Historic Scotland has announced various projects across Scotland are to benefit from a £1.6 million grant investment.
A Glasgow cemetery which forms a part of Scotland's Jewish heritage, the City Observatory Complex in Edinburgh and a rare locomotive turntable in Aberdeen are amongst the recipients.
The grants are part of Historic Scotland's Building Repairs Grants Scheme.
Cabinet Secretary Fiona Hyslop announced the latest award recipients at Castle Mill Works, the former North British Rubber Company offices in Edinburgh, which itself has been awarded £500,000 as part of the scheme.
Ms Hyslop said: "This scheme helps to protect and promote, as well as transform and bring back into use, some of Scotland's most historically and architecturally significant buildings."

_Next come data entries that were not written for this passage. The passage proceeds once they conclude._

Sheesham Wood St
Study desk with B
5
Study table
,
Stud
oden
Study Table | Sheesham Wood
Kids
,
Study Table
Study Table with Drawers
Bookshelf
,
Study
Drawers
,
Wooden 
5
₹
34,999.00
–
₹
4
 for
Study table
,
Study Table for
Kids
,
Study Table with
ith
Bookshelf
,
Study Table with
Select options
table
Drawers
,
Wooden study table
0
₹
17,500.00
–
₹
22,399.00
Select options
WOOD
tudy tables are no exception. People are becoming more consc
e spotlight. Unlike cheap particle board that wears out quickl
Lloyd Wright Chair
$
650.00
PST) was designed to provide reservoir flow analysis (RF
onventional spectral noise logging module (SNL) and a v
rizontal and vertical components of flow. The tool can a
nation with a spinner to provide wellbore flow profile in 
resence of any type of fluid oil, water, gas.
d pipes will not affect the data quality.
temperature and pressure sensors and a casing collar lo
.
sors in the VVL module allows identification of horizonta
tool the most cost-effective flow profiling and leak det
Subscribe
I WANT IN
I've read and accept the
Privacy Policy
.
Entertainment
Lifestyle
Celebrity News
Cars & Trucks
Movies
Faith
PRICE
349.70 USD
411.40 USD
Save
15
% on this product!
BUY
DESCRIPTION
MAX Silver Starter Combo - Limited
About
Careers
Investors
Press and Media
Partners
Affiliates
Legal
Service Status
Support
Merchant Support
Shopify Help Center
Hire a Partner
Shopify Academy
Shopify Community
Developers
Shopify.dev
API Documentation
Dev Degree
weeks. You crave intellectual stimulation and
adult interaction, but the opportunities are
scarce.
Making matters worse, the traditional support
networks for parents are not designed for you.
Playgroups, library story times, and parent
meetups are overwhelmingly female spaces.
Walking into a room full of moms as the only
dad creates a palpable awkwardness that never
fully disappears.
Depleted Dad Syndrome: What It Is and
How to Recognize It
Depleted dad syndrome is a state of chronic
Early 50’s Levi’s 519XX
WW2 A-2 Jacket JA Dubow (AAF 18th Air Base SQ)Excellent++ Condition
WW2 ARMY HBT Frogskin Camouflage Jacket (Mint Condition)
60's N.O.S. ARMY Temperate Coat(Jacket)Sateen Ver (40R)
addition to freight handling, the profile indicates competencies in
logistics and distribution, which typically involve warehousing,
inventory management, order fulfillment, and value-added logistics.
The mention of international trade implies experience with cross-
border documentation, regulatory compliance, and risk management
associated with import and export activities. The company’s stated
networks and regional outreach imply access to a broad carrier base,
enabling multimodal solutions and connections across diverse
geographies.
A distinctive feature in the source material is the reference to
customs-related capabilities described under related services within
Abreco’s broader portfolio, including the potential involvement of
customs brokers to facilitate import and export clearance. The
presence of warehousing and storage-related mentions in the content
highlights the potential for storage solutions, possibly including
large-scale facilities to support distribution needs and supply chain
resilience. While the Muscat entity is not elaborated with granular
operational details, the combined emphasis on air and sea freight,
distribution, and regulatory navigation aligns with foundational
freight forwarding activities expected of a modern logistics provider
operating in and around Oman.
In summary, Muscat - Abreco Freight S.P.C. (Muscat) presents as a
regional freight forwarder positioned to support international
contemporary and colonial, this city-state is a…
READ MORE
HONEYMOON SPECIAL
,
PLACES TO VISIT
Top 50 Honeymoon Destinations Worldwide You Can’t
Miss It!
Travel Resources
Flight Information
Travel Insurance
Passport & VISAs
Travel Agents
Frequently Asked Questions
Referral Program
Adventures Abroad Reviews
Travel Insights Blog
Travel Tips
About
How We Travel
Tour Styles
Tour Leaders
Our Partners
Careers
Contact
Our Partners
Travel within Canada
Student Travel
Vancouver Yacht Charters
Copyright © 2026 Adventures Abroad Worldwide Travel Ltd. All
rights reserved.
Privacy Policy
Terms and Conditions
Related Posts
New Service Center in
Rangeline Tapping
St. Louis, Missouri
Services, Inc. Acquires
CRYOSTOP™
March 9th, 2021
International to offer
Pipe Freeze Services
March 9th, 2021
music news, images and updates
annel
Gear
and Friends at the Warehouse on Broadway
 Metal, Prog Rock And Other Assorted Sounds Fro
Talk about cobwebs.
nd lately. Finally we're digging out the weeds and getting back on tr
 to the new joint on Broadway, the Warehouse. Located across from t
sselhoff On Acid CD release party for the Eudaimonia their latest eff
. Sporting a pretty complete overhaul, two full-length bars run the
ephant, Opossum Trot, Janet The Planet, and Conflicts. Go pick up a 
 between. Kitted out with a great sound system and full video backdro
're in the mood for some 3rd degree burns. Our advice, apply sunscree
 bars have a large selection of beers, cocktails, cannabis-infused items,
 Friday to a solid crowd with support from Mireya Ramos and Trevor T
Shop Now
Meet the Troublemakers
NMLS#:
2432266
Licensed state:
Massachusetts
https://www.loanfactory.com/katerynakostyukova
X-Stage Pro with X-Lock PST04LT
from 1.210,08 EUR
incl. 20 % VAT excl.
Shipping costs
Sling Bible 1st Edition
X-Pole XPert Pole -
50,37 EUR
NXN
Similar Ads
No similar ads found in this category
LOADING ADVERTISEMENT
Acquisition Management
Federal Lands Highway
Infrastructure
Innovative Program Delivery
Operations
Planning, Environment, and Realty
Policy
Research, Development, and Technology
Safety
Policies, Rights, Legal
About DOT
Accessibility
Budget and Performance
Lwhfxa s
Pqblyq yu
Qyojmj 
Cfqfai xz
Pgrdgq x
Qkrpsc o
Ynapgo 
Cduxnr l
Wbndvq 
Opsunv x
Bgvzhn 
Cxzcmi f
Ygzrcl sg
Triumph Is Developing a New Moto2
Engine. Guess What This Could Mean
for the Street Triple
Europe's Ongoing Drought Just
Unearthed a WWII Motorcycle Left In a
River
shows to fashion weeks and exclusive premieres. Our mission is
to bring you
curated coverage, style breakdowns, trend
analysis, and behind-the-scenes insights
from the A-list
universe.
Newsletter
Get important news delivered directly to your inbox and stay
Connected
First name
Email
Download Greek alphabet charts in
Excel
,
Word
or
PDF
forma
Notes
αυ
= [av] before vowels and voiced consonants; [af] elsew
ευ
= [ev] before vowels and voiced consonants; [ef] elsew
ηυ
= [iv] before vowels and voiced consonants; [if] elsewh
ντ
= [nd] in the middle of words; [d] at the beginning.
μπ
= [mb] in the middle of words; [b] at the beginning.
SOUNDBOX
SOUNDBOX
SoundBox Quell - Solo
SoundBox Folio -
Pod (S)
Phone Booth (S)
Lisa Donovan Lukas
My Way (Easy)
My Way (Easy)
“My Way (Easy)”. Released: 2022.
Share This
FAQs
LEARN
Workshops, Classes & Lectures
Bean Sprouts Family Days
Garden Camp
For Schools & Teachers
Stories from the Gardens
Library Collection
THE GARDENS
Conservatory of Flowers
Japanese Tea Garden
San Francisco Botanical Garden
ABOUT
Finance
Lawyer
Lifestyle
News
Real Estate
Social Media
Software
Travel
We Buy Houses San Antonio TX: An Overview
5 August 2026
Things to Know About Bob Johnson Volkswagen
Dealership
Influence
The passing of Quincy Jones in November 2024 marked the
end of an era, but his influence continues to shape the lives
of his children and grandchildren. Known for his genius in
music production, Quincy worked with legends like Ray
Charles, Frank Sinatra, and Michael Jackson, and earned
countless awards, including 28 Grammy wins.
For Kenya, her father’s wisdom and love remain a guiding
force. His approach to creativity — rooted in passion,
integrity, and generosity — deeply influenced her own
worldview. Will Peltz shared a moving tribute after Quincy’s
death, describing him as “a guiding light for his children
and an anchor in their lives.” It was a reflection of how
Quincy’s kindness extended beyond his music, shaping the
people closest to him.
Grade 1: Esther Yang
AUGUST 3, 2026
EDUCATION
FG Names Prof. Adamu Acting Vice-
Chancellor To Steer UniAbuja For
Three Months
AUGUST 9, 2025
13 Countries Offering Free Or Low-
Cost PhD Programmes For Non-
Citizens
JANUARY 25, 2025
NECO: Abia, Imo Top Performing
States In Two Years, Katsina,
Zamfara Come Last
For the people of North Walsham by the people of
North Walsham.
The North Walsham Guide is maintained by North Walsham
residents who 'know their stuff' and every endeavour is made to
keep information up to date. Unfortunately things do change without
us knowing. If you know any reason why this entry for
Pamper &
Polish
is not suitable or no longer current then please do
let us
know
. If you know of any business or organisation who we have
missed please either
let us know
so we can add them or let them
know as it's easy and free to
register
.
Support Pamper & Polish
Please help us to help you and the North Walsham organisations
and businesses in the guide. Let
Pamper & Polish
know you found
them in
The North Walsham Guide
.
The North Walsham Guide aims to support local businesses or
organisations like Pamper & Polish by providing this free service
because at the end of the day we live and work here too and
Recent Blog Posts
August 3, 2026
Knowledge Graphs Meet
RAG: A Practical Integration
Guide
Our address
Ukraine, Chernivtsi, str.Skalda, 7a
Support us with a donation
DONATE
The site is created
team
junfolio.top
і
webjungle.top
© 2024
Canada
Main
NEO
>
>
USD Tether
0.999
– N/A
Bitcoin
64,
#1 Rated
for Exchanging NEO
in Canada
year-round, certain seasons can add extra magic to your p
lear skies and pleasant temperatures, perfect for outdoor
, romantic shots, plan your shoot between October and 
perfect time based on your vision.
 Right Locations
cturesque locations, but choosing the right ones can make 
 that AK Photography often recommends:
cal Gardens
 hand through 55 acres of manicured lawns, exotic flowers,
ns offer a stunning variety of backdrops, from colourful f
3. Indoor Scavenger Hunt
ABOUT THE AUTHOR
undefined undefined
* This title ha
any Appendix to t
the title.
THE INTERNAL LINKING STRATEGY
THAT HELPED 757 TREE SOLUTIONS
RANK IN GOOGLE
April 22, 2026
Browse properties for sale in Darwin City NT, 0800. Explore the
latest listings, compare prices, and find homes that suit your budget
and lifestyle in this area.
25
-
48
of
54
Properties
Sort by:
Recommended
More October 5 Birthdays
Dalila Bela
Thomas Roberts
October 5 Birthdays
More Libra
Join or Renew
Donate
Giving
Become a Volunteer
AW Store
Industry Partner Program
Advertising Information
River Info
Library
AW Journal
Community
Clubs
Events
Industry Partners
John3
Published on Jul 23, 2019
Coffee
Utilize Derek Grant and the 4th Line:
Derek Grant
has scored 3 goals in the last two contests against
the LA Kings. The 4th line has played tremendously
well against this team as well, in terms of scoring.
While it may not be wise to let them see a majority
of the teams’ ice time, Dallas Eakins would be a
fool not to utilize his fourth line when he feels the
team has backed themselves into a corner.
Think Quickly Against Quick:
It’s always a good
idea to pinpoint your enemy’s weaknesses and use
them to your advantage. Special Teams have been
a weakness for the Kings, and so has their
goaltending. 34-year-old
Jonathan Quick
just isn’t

The scheme welcomes applications three times a year, and is a competitive process which takes account of the wider benefits that a repair project may provide such as community engagement, promoting sustainable economic and rural development, reinforcing local identity and the development of traditional skills.
Recipients of the funding as are follows:
• Castle Mill Works, the Former North British Rubber Factory in Edinburgh (£500,000).
• Westmuir Street School in Glasgow (£500,000).
• St Andrews Harbour in St Andrews (£22,600).
• The Engine shed and associated turntable in Ferryhill, Aberdeen (£298,158).
• City Observatory on Edinburgh's Calton Hill (£233,280).
• The Fountains and Gatepiers in Alexandra Park, Glasgow (£45,000).
• The Jewish Enclosure within the Necropolis, Glasgow (£13,125).
• The Stovehouse in Auchincruive, South Ayrshire (£18,200).